Software team receives grant to develop AI search
Fueled by a significant grant, a team of Libraries software developers this fall released a new search tool empowered by generative artificial intelligence, a trailblazing foray into using AI to discover the full depth of a library collection.
After months of testing an early version of an AI-assisted search tool for the Libraries’ digital image collection, developers on the Digital Products and Data Curation team received a $439,000, two-year leadership grant from the Institute for Museum and Library Services to take this innovation further. The tool that debuted this fall allows users to ask complex, multisentence questions of the digital image repository, which then performs a semantic search—based not on keywords but on context— and delivers image results with a textual frame of reference about how those images meet the search criteria.
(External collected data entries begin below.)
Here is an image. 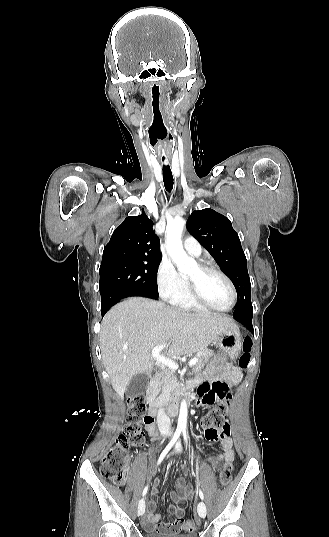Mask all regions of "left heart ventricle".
Masks as SVG:
<instances>
[{
  "label": "left heart ventricle",
  "mask_w": 329,
  "mask_h": 537,
  "mask_svg": "<svg viewBox=\"0 0 329 537\" xmlns=\"http://www.w3.org/2000/svg\"><path fill=\"white\" fill-rule=\"evenodd\" d=\"M187 278L194 283L198 293L210 305L220 309L230 306L232 301L231 290L219 275L202 272L198 265H195L187 274Z\"/></svg>",
  "instance_id": "1"
}]
</instances>
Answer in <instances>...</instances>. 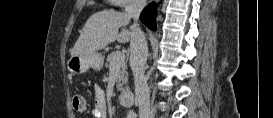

A user could ask, “What design techniques were used on WW2 posters to effectively communicate with the public?” The tool’s language model first interprets “WW2” (which is not an actual Library of Congress catalog heading) and considers both layers of the question (techniques and effectiveness). The tool returns several images from the World War II Poster Collection and describes why it selected them.
The poster “Help send them what it takes to win,” for example, “used vivid imagery of military supplies and activities, which visually emphasized the importance of purchasing war stamps and bonds.” The description concludes with relevant keywords that could help the user refine the search.
“This opens up the way we can search,” said digital initiatives product manager Dave Schober. “The most basic problem it solves is that end users don’t need to know how to do a keyword search. If you can get to the search bar, you can ask a question and expect an answer.”
Library searches already rely on a fluent command of language and search skills, two barriers that can complicate the process for someone searching in a language other than their primary tongue, Schober said. “You can ask this tool a question in your native language and it will reply in that language. It knows almost every language—it can reply in Morse code if you really want it to.”
Through a technique known as retrieval augmented generation, the tool resists “hallucinations,” a common problem of AI tools. RAG performs a search based on the semantic meaning of the user’s question and then generates text grounded in the results from the search. The system didn’t take the bait when Schober asked, “I’m interested in the moon landing. When did aliens get there?” It responded instead that an alien landing had never happened.
The IMLS grant also supports creating a toolkit for other cultural heritage institutions— libraries, museums, and history centers—to implement a similar search tool for their own collections.